Write the records out again exactly as they read, dropping any picture they hold.

[Transcribed page contents]

════════════════

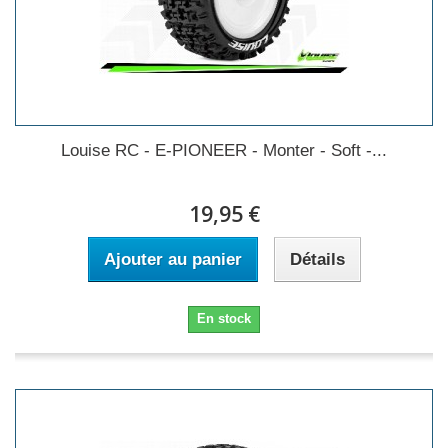
Louise RC - E-PIONEER - Monter - Soft -...
19,95 €
Ajouter au panier
Détails
En stock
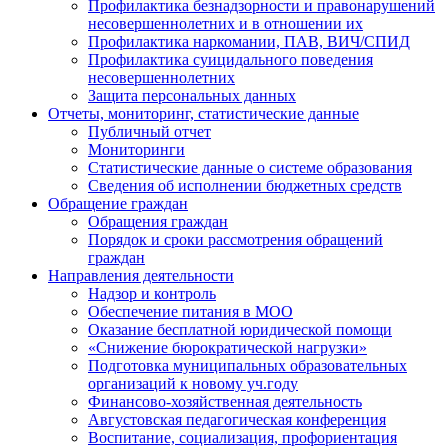
Профилактика безнадзорности и правонарушений
несовершеннолетних и в отношении их
Профилактика наркомании, ПАВ, ВИЧ/СПИД
Профилактика суицидального поведения
несовершеннолетних
Защита персональных данных
Отчеты, мониторинг, статистические данные
Публичный отчет
Мониторинги
Статистические данные о системе образования
Сведения об исполнении бюджетных средств
Обращение граждан
Обращения граждан
Порядок и сроки рассмотрения обращений
граждан
Направления деятельности
Надзор и контроль
Обеспечение питания в МОО
Оказание бесплатной юридической помощи
«Снижение бюрократической нагрузки»
Подготовка муниципальных образовательных
организаций к новому уч.году
Финансово-хозяйственная деятельность
Августовская педагогическая конференция
Воспитание, социализация, профориентация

════════════════

### REPLY:
Louise RC - E-PIONEER - Monter - Soft -...
19,95 €
Ajouter au panier
Détails
En stock
Профилактика безнадзорности и правонарушений
несовершеннолетних и в отношении их
Профилактика наркомании, ПАВ, ВИЧ/СПИД
Профилактика суицидального поведения
несовершеннолетних
Защита персональных данных
Отчеты, мониторинг, статистические данные
Публичный отчет
Мониторинги
Статистические данные о системе образования
Сведения об исполнении бюджетных средств
Обращение граждан
Обращения граждан
Порядок и сроки рассмотрения обращений
граждан
Направления деятельности
Надзор и контроль
Обеспечение питания в МОО
Оказание бесплатной юридической помощи
«Снижение бюрократической нагрузки»
Подготовка муниципальных образовательных
организаций к новому уч.году
Финансово-хозяйственная деятельность
Августовская педагогическая конференция
Воспитание, социализация, профориентация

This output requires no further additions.